(Stored items from a collection)
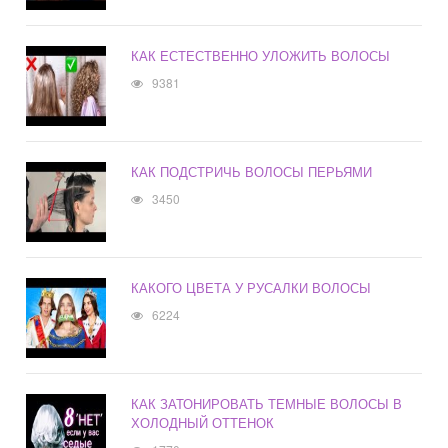
КАК ЕСТЕСТВЕННО УЛОЖИТЬ ВОЛОСЫ
9381
КАК ПОДСТРИЧЬ ВОЛОСЫ ПЕРЬЯМИ
3450
КАКОГО ЦВЕТА У РУСАЛКИ ВОЛОСЫ
6224
КАК ЗАТОНИРОВАТЬ ТЕМНЫЕ ВОЛОСЫ В
ХОЛОДНЫЙ ОТТЕНОК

## TASK TO CARRY OUT
Looking at the records above, how many lines include "ВОЛОСЫ"? Please give the number and nothing more.

## YOUR SOLUTION
4